Distinct host cell fates for human malignant melanoma targeted by oncolytic rodent parvoviruses.

Virology

Medical Scientist Training Program, Yale University Medical School, 333 Cedar Street, New Haven, CT 06510, United States; Department of Genetics, Yale University Medical School, 333 Cedar Street, New Haven, CT 06510, United States.

Published: November 2013

The rodent parvoviruses are known to be oncoselective, and lytically infect many transformed human cells. Because current therapeutic regimens for metastatic melanoma have low response rates and have little effect on improving survival, this disease is a prime candidate for novel approaches to therapy, including oncolytic parvoviruses. Screening of low-passage, patient-derived melanoma cell lines for multiplicity-dependent killing by a panel of five rodent parvoviruses identified LuIII as the most melanoma-lytic.

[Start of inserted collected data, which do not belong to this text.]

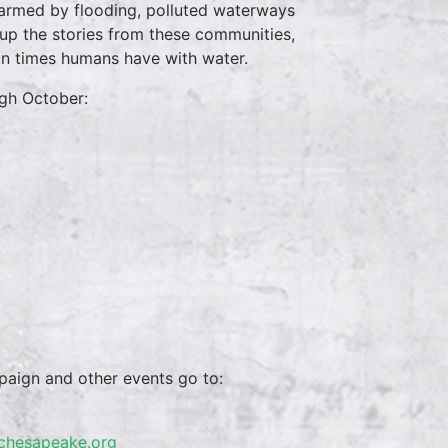
armed by flooding, polluted waterways
t up the stories from these communities,
fun times humans have with water.
ugh October:
paign and other events go to:
schesapeake.org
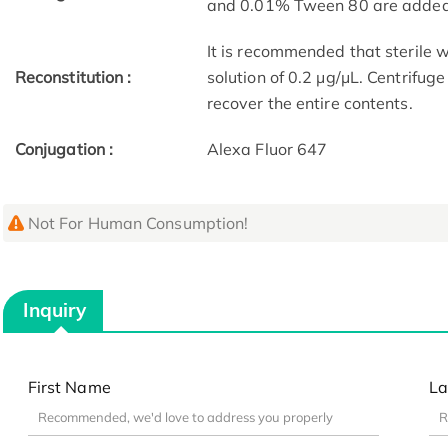
and 0.01% Tween 80 are added a
It is recommended that sterile w
Reconstitution :
solution of 0.2 μg/μL. Centrifug
recover the entire contents.
Conjugation :
Alexa Fluor 647
Not For Human Consumption!
Inquiry
First Name
La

This property was mapped to the LuIII capsid gene, and an efficiently melanoma tropic chimeric virus shown to undergo three types of interaction with primary human melanoma cells: (1) complete lysis of cultures infected at very low multiplicities; (2) acute killing resulting from viral protein synthesis and DNA replication, without concomitant expansion of the infection, due to failure to export progeny virions efficiently; or (3) complete resistance that operates at an intracellular step following virion uptake, but preceding viral transcription.